Subject: File No. S7-08-09
From: Scott e Farnham

April 22, 2009

As an independent trader of my own account since 2002, I have experienced first hand up and down markets, with and without the uptick rule. I buy stocks hundreds of times a month. I short sell stocks hundreds of times every month. I also buy back these stocks when the short sale must be covered. There are always two sides to every trade.
Stocks will fall when they are over valued with or without an uptick rule. Further restrictive legislation will never prevent people from selling their stock when it is perceived as overvalued. If an over valued stock plummets because of massive selling, who is to say that it wasn't manipulation on the buy side that put it up there in the first place?
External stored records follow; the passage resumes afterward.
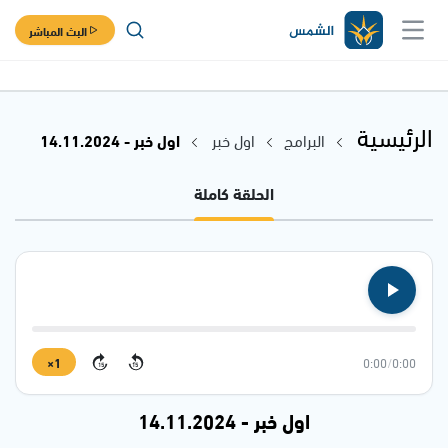
البث المباشر
الرئيسية
البرامج
اول خبر
اول خبر - 14.11.2024
الحلقة كاملة
1×
0:00
/
0:00
15
15
اول خبر - 14.11.2024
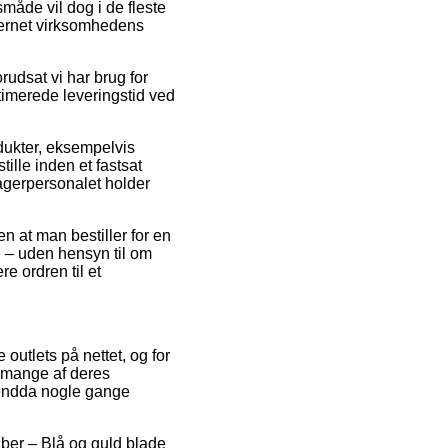
småde vil dog i de fleste
nternet virksomhedens
rudsat vi har brug for
timerede leveringstid ved
odukter, eksempelvis
ille inden et fastsat
lagerpersonalet holder
n at man bestiller for en
e – uden hensyn til om
e ordren til et
 outlets på nettet, og for
 mange af deres
g endda nogle gange
løber – Blå og guld blade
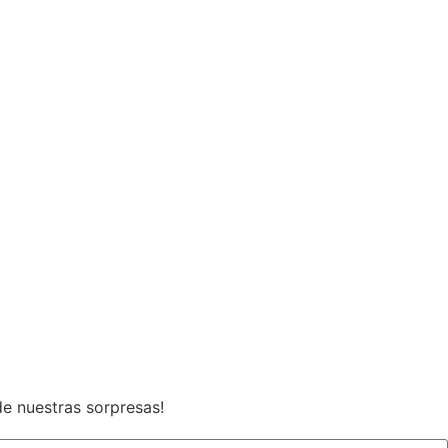
de nuestras sorpresas!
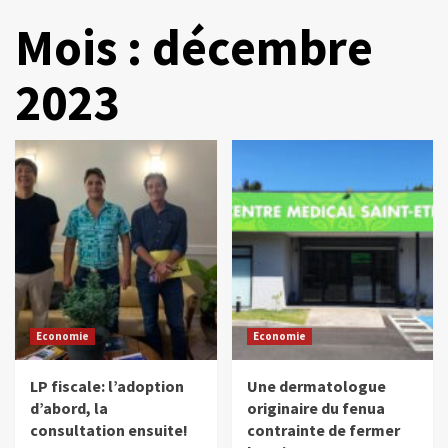
Mois :
décembre
2023
Economie
Economie
LP fiscale: l’adoption
Une dermatologue
d’abord, la
originaire du fenua
consultation ensuite!
contrainte de fermer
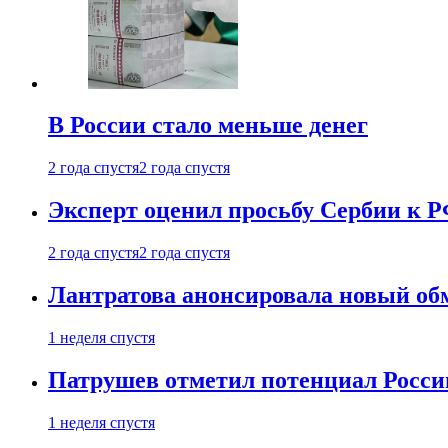
В России стало меньше денег
2 года спустя
2 года спустя
Эксперт оценил просьбу Сербии к Р
2 года спустя
2 года спустя
Лантратова анонсировала новый об
1 неделя спустя
Патрушев отметил потенциал Росси
1 неделя спустя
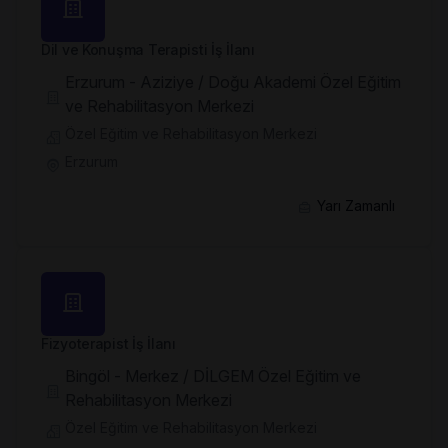
Dil ve Konuşma Terapisti İş İlanı
Erzurum - Aziziye / Doğu Akademi Özel Eğitim
ve Rehabilitasyon Merkezi
Özel Eğitim ve Rehabilitasyon Merkezi
Erzurum
Yarı Zamanlı
Fizyoterapist İş İlanı
Bingöl - Merkez / DİLGEM Özel Eğitim ve
Rehabilitasyon Merkezi
Özel Eğitim ve Rehabilitasyon Merkezi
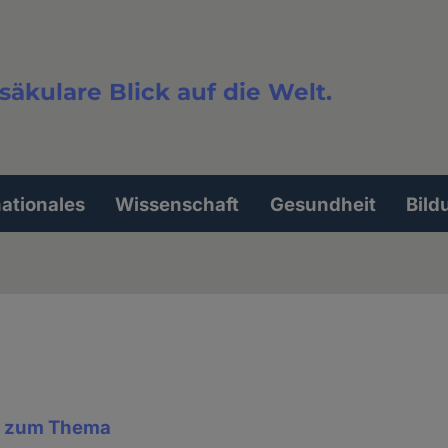
säkulare Blick auf die Welt.
extsuche
nationales
Wissenschaft
Gesundheit
Bild
d zum Thema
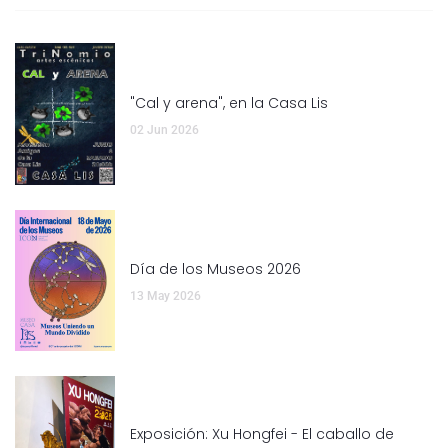
"Cal y arena", en la Casa Lis
02 Jun 2026
Día de los Museos 2026
13 May 2026
Exposición: Xu Hongfei - El caballo de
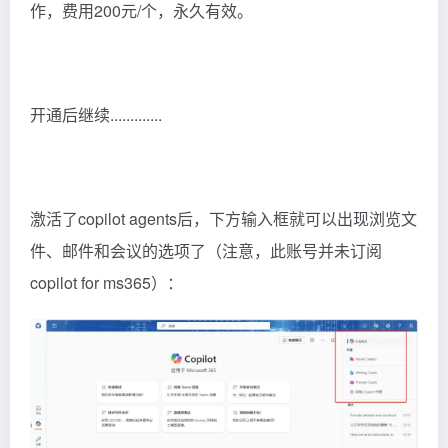
作，费用200元/个，永久有效。
开通后继续.............
激活了copilot agents后，下方输入框就可以出现浏览文
件、邮件和会议的选项了（注意，此账号并未订阅
copilot for ms365）：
How else would the stock of a manufacturer of colored plastic shoes (CROX) be worth double what General Electric(GE) was?
If investors are blind to the laws of normalcy and believe stocks will rise forever, why should sellers and short sellers be blamed for the investors stupidity?
Active short sellers like myself, provide a valuable service by adding liquidity to the markets and provide a check and balance to the rampant manipulation on the upside.
My preference would be to leave the uptick rule unchanged and agree with the SEC since they had already studied this when cooler heads prevailed and decided to eliminate the rule.
However, of the proposals the SEC is considering I rate them in the following manner best to worst:

1.Security-Specific, Temporary Approach
Impose a short sale price test based on the last sale price in a particular security for the remainder of the day if there is a severe decline in price in that security (a proposed circuit breaker uptick rule).

2.Impose a short sale price test based on the national best bid in a particular security for the remainder of the day if there is a severe decline in price in that security (a proposed circuit breaker modified uptick rule).

3.Ban short selling in a particular security for the remainder of the day if there is a severe decline in price in that security (a proposed circuit breaker halt rule).

4. Market-Wide, Permanent Approach
Proposed Uptick Rule: A market-wide short sale price test based on the last sale price or tick (a proposed uptick rule).

5.Proposed Modified Uptick Rule: A market-wide short sale price test based on the national best bid (a proposed modified uptick rule).